Key principles to reinforce:
- Configuration over coding: In AUTOSAR and automotive middleware environments, correctness is largely determined by ARXML configuration, not application code. A correctly implemented algorithm can produce wrong results due to a single misconfigured parameter.
- Traceability as a first-class concern: Every configuration decision should be traceable to a requirement, safety goal, or architecture decision. Undocumented configuration choices are a common source of regression defects when ECUs are updated.
- Cross-module dependencies: In tightly integrated automotive software stacks, changing one module's configuration often requires corresponding updates in dependent modules. Always perform a dependency impact analysis before submitting configuration changes.
🏭 How This Topic Appears in Production Projects
- Project integration phase: The concepts covered in this lesson are most commonly encountered during ECU integration testing — when multiple software components from different teams are combined for the first time. Issues that were invisible in unit tests frequently surface at this stage.
- Supplier/OEM interface: This is a topic that frequently appears in technical discussions between Tier-1 ECU suppliers and OEM system integrators. Engineers who can speak fluently about these details earn credibility and are often brought into critical design review meetings.
- Automotive tool ecosystem: Vector CANoe/CANalyzer, dSPACE tools, and ETAS INCA are the standard tools used to validate and measure the correct behaviour of the systems described in this lesson. Familiarity with these tools alongside the conceptual knowledge dramatically accelerates debugging in real projects.

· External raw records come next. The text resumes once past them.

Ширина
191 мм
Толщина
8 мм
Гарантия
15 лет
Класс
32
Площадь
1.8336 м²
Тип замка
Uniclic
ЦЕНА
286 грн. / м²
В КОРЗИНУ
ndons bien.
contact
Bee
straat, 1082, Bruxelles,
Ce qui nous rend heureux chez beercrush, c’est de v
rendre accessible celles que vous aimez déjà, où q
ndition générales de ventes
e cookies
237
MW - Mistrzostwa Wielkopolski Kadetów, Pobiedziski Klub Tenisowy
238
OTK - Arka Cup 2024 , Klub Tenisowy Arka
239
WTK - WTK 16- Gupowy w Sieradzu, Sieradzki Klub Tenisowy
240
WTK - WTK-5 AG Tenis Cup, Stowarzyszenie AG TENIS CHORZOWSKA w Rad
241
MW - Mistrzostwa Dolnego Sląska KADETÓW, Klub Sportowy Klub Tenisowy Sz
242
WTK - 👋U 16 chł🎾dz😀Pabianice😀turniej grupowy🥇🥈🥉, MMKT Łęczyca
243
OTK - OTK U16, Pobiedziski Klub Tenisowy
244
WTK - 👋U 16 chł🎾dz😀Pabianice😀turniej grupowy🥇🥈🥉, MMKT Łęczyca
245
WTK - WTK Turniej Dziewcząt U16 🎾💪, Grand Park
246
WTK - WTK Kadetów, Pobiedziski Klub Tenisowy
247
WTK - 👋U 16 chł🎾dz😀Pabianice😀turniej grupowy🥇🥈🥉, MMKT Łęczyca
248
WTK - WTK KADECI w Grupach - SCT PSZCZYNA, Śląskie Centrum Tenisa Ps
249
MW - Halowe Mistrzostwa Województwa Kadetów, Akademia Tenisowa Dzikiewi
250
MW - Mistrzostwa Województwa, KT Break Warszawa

⚠️ Common Mistakes and How to Avoid Them
- Assuming default configuration is correct: Automotive software tools ship with default configurations that are designed to compile and link, not to meet project-specific requirements. Every configuration parameter needs to be consciously set. 'It compiled' is not the same as 'it is correctly configured'.

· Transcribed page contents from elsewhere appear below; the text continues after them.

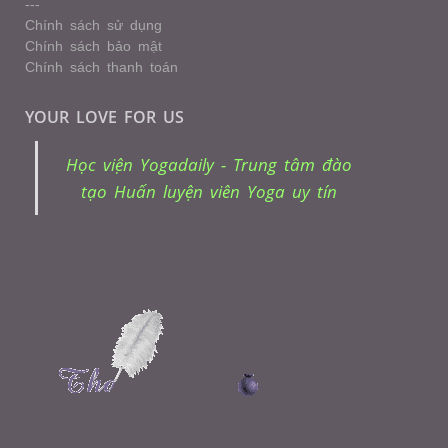
---
Chính sách sử dụng
Chính sách bảo mật
Chính sách thanh toán
YOUR LOVE FOR US
Học viện Yogadaily - Trung tâm đào
tạo Huấn luyện viên Yoga uy tín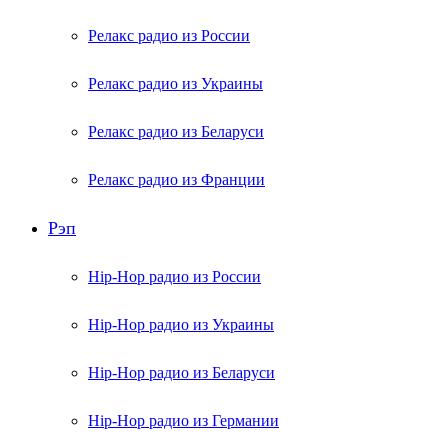
Релакс радио из России
Релакс радио из Украины
Релакс радио из Беларуси
Релакс радио из Франции
Рэп
Hip-Hop радио из России
Hip-Hop радио из Украины
Hip-Hop радио из Беларуси
Hip-Hop радио из Германии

- Skipping documentation of configuration rationale: In a 3-year ECU project with team turnover, undocumented configuration choices become tribal knowledge that disappears when engineers leave. Document why a parameter is set to a specific value, not just what it is set to.

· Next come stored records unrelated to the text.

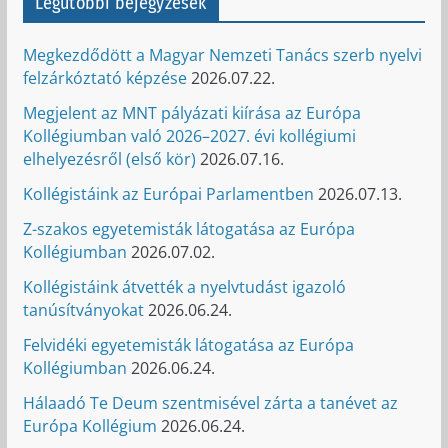
Legutóbbi bejegyzések
Megkezdődött a Magyar Nemzeti Tanács szerb nyelvi
felzárkóztató képzése
2026.07.22.
Megjelent az MNT pályázati kiírása az Európa
Kollégiumban való 2026–2027. évi kollégiumi
elhelyezésről (első kör)
2026.07.16.
Kollégistáink az Európai Parlamentben
2026.07.13.
Z-szakos egyetemisták látogatása az Európa
Kollégiumban
2026.07.02.
Kollégistáink átvették a nyelvtudást igazoló
tanúsítványokat
2026.06.24.
Felvidéki egyetemisták látogatása az Európa
Kollégiumban
2026.06.24.
Hálaadó Te Deum szentmisével zárta a tanévet az
Európa Kollégium
2026.06.24.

- Testing only the happy path: Automotive ECUs must behave correctly under fault conditions, voltage variations, and communication errors. Always test the error handling paths as rigorously as the nominal operation. Many production escapes originate in untested error branches.
- Version mismatches between teams: In a multi-team project, the BSW team, SWC team, and system integration team may use different versions of the same ARXML file. Version management of all ARXML files in a shared repository is mandatory, not optional.
📊 Industry Note
Engineers who master both the theoretical concepts and the practical toolchain skills covered in this course are among the most sought-after professionals in the automotive software industry. The combination of AUTOSAR standards knowledge, safety engineering understanding, and hands-on configuration experience commands premium salaries at OEMs and Tier-1 suppliers globally.